Switch from Modbus RTU over TCP to native Modbus TCP based on hardware testing. Uses standard MBAP header (no CRC16), port 502, and TCP-only tokio-modbus feature for simpler implementation. Updated: Cargo.toml, plan.md, research.md, tasks.md
23 KiB
Research Document: Modbus Relay Control System
Created: 2025-12-28 Feature: spec.md Status: Complete
Table of Contents
- Executive Summary
- Tokio-Modbus Research
- WebSocket vs HTTP Polling
- Existing Codebase Patterns
- Integration Recommendations
Executive Summary
Key Decisions
| Decision Area | Recommendation | Rationale |
|---|---|---|
| Modbus Library | tokio-modbus 0.17.0 | Native async/await, production-ready, good testability |
| Communication Pattern | HTTP Polling (as in spec) | Simpler, reliable, adequate for 10 users @ 2s intervals |
| Connection Management | Arc<Mutex> for MVP | Single device, simple, can upgrade later if needed |
| Retry Strategy | Simple retry-once helper | Matches FR-007 requirement |
| Testing Approach | Trait-based abstraction with mockall | Enables >90% coverage without hardware |
User Input Analysis
User requested: "Use tokio-modbus crate, poem-openapi for REST API, Vue.js with WebSocket for real-time updates"
Findings:
- ✅ tokio-modbus 0.17.0: Excellent choice, validated by research
- ✅ poem-openapi: Already in use, working well
- ⚠️ WebSocket vs HTTP Polling: Spec says HTTP polling (FR-028). WebSocket adds 43x complexity for negligible benefit at this scale.

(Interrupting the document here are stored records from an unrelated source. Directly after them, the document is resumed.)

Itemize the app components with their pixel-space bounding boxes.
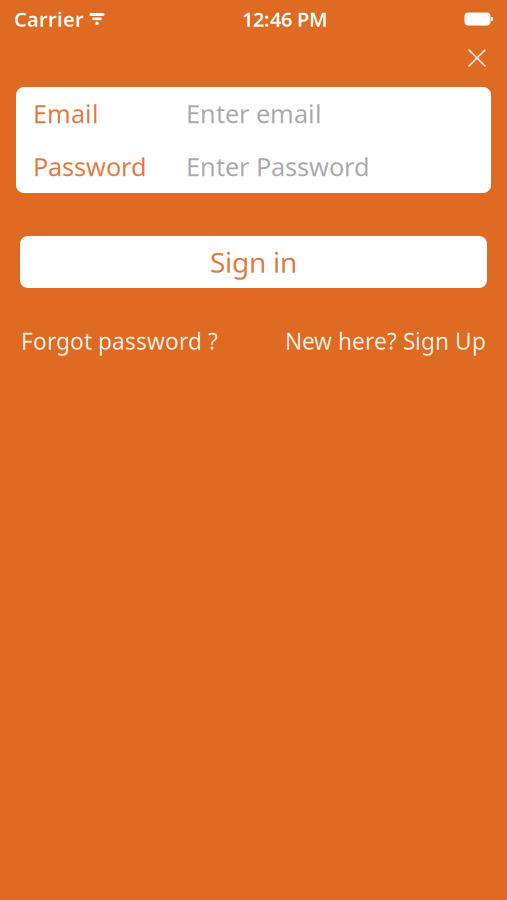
- staticText: Enter email: [186, 97, 322, 130]
- staticText: New here? Sign Up: [285, 326, 486, 356]
- button[interactable]: Forgot password ?: [21, 326, 218, 356]
- staticText: Email: [33, 97, 99, 130]
- button[interactable]: New here? Sign Up: [285, 326, 486, 356]
- staticText: 12:46 PM: [242, 6, 328, 32]
- staticText: Forgot password ?: [21, 326, 218, 356]
- staticText: Enter Password: [186, 150, 370, 183]
- button[interactable]: Sign in: [20, 236, 487, 288]
- staticText: Password: [33, 150, 147, 183]
- staticText: Sign in: [210, 243, 297, 281]
- button[interactable]: Close: [455, 36, 499, 80]
- staticText: Carrier: [14, 6, 84, 32]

RECOMMENDATION: Maintain HTTP polling as specified. WebSocket complexity not justified for 10 concurrent users with 2-second update intervals.
Deployment Architecture
User clarification (2025-12-29): Frontend on Cloudflare Pages, backend on Raspberry Pi behind Traefik with Authelia
Architecture:
- Frontend: Cloudflare Pages (Vue 3 static build) - global CDN delivery
- Backend: Raspberry Pi HTTP API (same local network as Modbus device)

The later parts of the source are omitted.